Work request: Would you output all the data exactly as it stands?

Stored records
- - - -

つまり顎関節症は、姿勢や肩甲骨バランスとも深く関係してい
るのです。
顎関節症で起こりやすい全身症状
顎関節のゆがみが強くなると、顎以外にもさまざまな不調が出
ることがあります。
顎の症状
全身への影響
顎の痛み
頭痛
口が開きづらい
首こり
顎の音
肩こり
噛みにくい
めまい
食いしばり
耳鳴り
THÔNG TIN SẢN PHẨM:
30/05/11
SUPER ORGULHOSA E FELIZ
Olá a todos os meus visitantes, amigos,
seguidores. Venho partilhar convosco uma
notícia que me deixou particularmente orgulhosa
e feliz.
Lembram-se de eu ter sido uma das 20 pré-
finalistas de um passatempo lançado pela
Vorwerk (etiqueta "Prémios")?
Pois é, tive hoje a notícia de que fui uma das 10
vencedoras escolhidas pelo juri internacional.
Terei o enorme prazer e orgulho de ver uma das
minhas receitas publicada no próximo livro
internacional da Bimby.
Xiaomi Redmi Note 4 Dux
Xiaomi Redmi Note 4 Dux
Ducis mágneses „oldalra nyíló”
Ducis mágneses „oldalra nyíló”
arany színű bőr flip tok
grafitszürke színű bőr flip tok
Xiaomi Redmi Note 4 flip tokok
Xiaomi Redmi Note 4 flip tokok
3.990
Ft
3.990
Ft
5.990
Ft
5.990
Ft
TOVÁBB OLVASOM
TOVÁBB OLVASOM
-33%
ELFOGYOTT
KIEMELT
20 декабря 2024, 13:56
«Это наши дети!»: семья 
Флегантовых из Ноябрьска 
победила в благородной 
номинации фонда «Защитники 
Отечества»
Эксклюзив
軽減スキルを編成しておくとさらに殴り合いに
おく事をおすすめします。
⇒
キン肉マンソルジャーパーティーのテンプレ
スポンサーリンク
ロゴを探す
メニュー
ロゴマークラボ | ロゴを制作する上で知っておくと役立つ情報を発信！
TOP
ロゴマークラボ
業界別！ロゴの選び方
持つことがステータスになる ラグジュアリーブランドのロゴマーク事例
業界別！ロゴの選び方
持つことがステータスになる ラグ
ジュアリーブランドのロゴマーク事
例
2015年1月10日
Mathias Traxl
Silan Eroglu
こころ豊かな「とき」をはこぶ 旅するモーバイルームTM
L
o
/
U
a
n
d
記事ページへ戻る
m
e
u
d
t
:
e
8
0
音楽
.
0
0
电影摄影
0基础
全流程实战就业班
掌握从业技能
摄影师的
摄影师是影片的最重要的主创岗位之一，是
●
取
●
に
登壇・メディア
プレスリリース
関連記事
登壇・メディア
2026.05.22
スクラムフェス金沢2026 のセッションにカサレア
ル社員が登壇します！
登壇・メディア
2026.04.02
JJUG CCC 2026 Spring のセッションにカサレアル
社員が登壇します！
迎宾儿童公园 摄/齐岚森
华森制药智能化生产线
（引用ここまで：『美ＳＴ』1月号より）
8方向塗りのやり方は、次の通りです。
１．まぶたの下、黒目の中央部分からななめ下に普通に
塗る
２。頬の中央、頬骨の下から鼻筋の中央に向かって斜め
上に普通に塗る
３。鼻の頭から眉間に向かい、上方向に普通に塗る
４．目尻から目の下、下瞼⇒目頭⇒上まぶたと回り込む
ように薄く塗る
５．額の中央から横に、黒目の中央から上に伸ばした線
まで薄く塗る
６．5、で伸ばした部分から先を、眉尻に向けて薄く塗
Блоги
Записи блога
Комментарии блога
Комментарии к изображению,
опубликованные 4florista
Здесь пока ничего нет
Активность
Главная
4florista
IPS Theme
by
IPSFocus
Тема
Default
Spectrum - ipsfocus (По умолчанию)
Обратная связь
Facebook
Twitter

- - - -

Your solution:
つまり顎関節症は、姿勢や肩甲骨バランスとも深く関係してい
るのです。
顎関節症で起こりやすい全身症状
顎関節のゆがみが強くなると、顎以外にもさまざまな不調が出
ることがあります。
顎の症状
全身への影響
顎の痛み
頭痛
口が開きづらい
首こり
顎の音
肩こり
噛みにくい
めまい
食いしばり
耳鳴り
THÔNG TIN SẢN PHẨM:
30/05/11
SUPER ORGULHOSA E FELIZ
Olá a todos os meus visitantes, amigos,
seguidores. Venho partilhar convosco uma
notícia que me deixou particularmente orgulhosa
e feliz.
Lembram-se de eu ter sido uma das 20 pré-
finalistas de um passatempo lançado pela
Vorwerk (etiqueta "Prémios")?
Pois é, tive hoje a notícia de que fui uma das 10
vencedoras escolhidas pelo juri internacional.
Terei o enorme prazer e orgulho de ver uma das
minhas receitas publicada no próximo livro
internacional da Bimby.
Xiaomi Redmi Note 4 Dux
Xiaomi Redmi Note 4 Dux
Ducis mágneses „oldalra nyíló”
Ducis mágneses „oldalra nyíló”
arany színű bőr flip tok
grafitszürke színű bőr flip tok
Xiaomi Redmi Note 4 flip tokok
Xiaomi Redmi Note 4 flip tokok
3.990
Ft
3.990
Ft
5.990
Ft
5.990
Ft
TOVÁBB OLVASOM
TOVÁBB OLVASOM
-33%
ELFOGYOTT
KIEMELT
20 декабря 2024, 13:56
«Это наши дети!»: семья 
Флегантовых из Ноябрьска 
победила в благородной 
номинации фонда «Защитники 
Отечества»
Эксклюзив
軽減スキルを編成しておくとさらに殴り合いに
おく事をおすすめします。
⇒
キン肉マンソルジャーパーティーのテンプレ
スポンサーリンク
ロゴを探す
メニュー
ロゴマークラボ | ロゴを制作する上で知っておくと役立つ情報を発信！
TOP
ロゴマークラボ
業界別！ロゴの選び方
持つことがステータスになる ラグジュアリーブランドのロゴマーク事例
業界別！ロゴの選び方
持つことがステータスになる ラグ
ジュアリーブランドのロゴマーク事
例
2015年1月10日
Mathias Traxl
Silan Eroglu
こころ豊かな「とき」をはこぶ 旅するモーバイルームTM
L
o
/
U
a
n
d
記事ページへ戻る
m
e
u
d
t
:
e
8
0
音楽
.
0
0
电影摄影
0基础
全流程实战就业班
掌握从业技能
摄影师的
摄影师是影片的最重要的主创岗位之一，是
●
取
●
に
登壇・メディア
プレスリリース
関連記事
登壇・メディア
2026.05.22
スクラムフェス金沢2026 のセッションにカサレア
ル社員が登壇します！
登壇・メディア
2026.04.02
JJUG CCC 2026 Spring のセッションにカサレアル
社員が登壇します！
迎宾儿童公园 摄/齐岚森
华森制药智能化生产线
（引用ここまで：『美ＳＴ』1月号より）
8方向塗りのやり方は、次の通りです。
１．まぶたの下、黒目の中央部分からななめ下に普通に
塗る
２。頬の中央、頬骨の下から鼻筋の中央に向かって斜め
上に普通に塗る
３。鼻の頭から眉間に向かい、上方向に普通に塗る
４．目尻から目の下、下瞼⇒目頭⇒上まぶたと回り込む
ように薄く塗る
５．額の中央から横に、黒目の中央から上に伸ばした線
まで薄く塗る
６．5、で伸ばした部分から先を、眉尻に向けて薄く塗
Блоги
Записи блога
Комментарии блога
Комментарии к изображению,
опубликованные 4florista
Здесь пока ничего нет
Активность
Главная
4florista
IPS Theme
by
IPSFocus
Тема
Default
Spectrum - ipsfocus (По умолчанию)
Обратная связь
Facebook
Twitter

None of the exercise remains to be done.